Considering that on Day 2 of her hospital stay an ICU doctor offered option of ending all treatment and letting her pass away, our girl’s improvements are nothing short of miraculous. Not so long ago, the prognosis was bedridden with breathing and feeding tubes. As I write this sentence, her best friend wheels her on the sidewalk.
She came home with walker and wheelchair, characteristically showing same stubbornness as before her trauma with respect about being told what to do. Her willingness to move unfettered really exceeds her capabilities, but the effort also is promising attitude for fullest recovery that she is capable.
Our daughter received occupational, physical, and speech therapies while at the rehab institute, and she will continue them on an outpatient basis. If there is a lapse in treatment, as I expect, a therapist will come to our place to work with her meanwhile.

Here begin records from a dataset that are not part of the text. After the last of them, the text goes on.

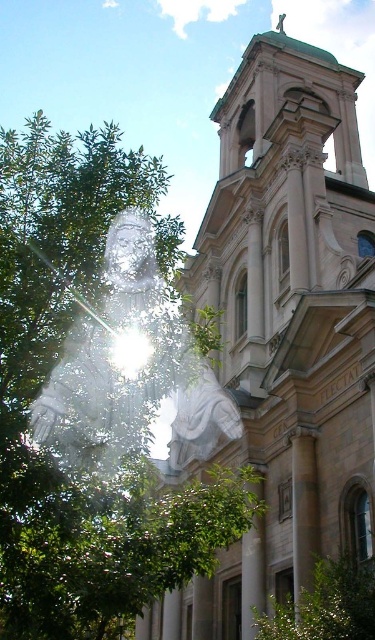 You are an architect visiting a historical site. You observe the white marble church at center and the green leafy tree at left. Which object appears smaller in the image?

The white marble church at center appears smaller compared to the green leafy tree at left according to the description. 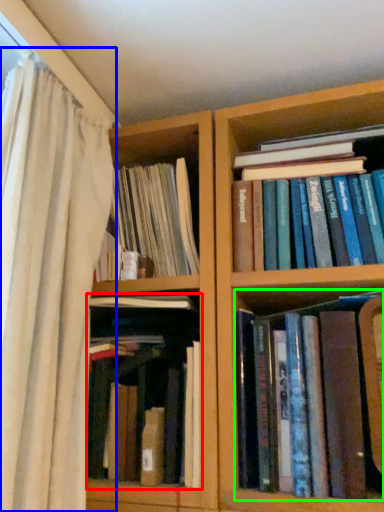 Question: Which object is positioned farthest from book (highlighted by a red box)? Select from curtain (highlighted by a blue box) and book (highlighted by a green box).

Choices:
 (A) curtain
 (B) book

Answer: (B) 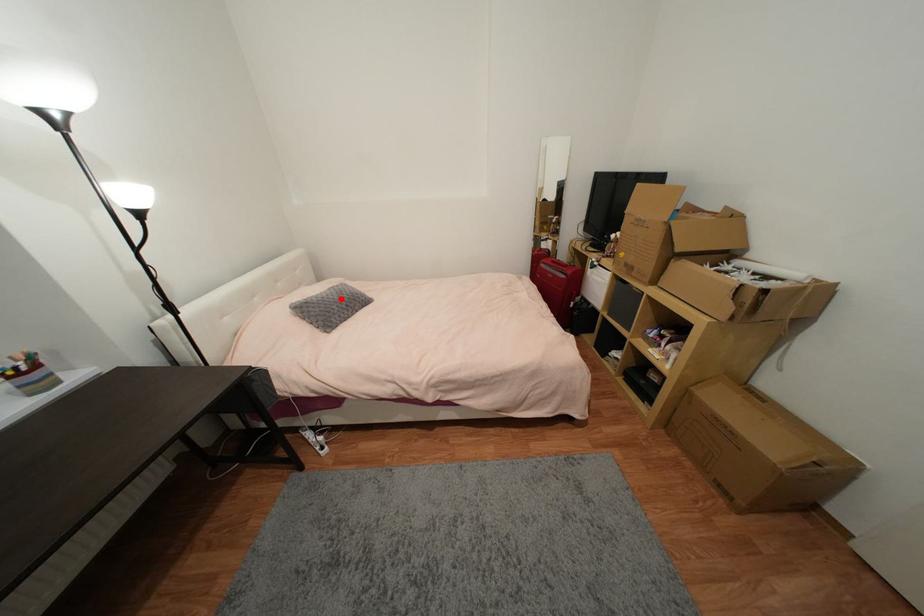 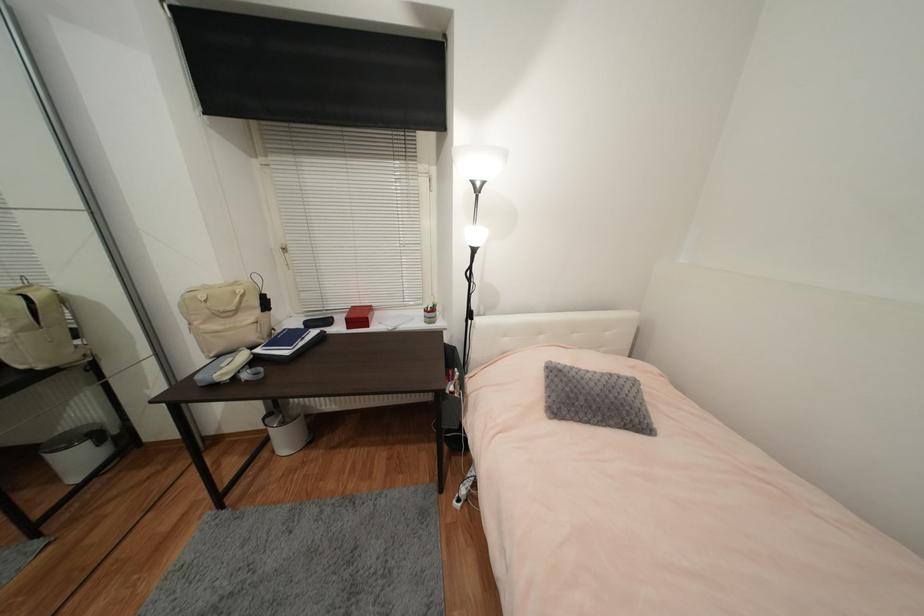 In the second image, find the point that corresponds to the highlighted location in the first image.

(602, 391) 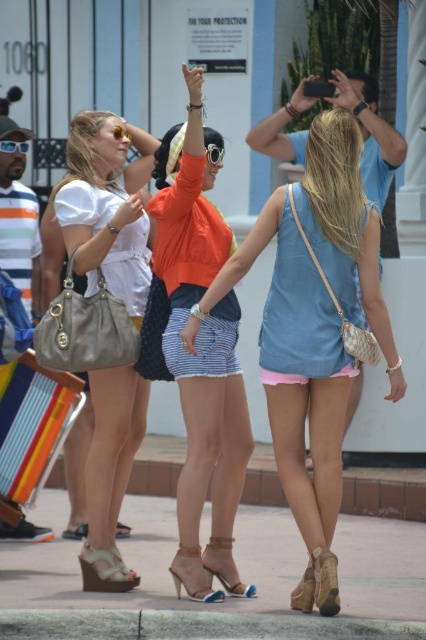 Question: Is beige suede sandal at lower center further to the viewer compared to brown suede sandal at lower right?

Choices:
 (A) yes
 (B) no

Answer: (A)

Question: Which object is positioned farthest from the leather high-heeled sandal at center?

Choices:
 (A) orange fabric skirt at center
 (B) denim tank top at center
 (C) leather wedge sandal at lower center

Answer: (B)

Question: Is denim tank top at center positioned in front of beige suede sandal at lower center?

Choices:
 (A) no
 (B) yes

Answer: (A)

Question: Which point appears closest to the camera in this image?

Choices:
 (A) (311, 570)
 (B) (267, 136)
 (C) (207, 152)

Answer: (A)

Question: Considering the real-world distances, which object is closest to the smooth concrete pavement at lower center?

Choices:
 (A) shiny beige sandal at lower center
 (B) leather wedge sandal at lower center

Answer: (A)

Question: Does brown suede sandal at lower right appear under shiny beige sandal at lower center?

Taking her in is bit of a burden that my wife and I share. Our daughter hasn’t really lived with us since going off to college 10 years ago. Our apartment is smallish, although two bedrooms—his and hers, at least for daytime activities and hobbies. Annie works with beads; my room is—or was—an office space, and my favorite one ever. This afternoon, I surrendered the room to our daughter.
She also snags the Belham Living Everett Mission Writing Desk that I have continuously used since May 2016. The optional hutch is perfectly positioned for our cats Cali and Neko, which love to look out at birds and squirrels. How could I deny them the view? Besides, no other location in the apartment is suitable enough for the desk.
That said, the kitties aren’t exactly warming up to intrusion into their space, even with the window’s allure. Neko typically spends much of the day sleeping on the bed in the office, and most evenings I open the window while he slinks on the perch. Meanwhile, Cali normally curls up atop the cat tree. Both act as evicted, since someone new took up residence in, ah, their territory. The irony: Our daughter looks forward to their presence; surely they will warm up to that, right?
Circling back to my pining on about my sacrifices: Pier 1 Imports may be gone but the Casabelle Mail Center that I purchased from the defunct retailer in April 2009 remains. The minimiliastic living room office returns! The real evictee isn’t either of the cats but me! I am happy for it. She lived. She is recovering. She isn’t in a vegetative state. She is Miracle Molly.
I used Samsung Galaxy S23 Ultra to take the Featured Image on March 31, 2023. She sits up in the rehab center bed. Vitals: f/2.4, ISO 200, 1/60 sec, 70mm (film equivalent); 5:13 p.m. PDT. The portrait is composed as shot and is straight from the smartphone; no edits.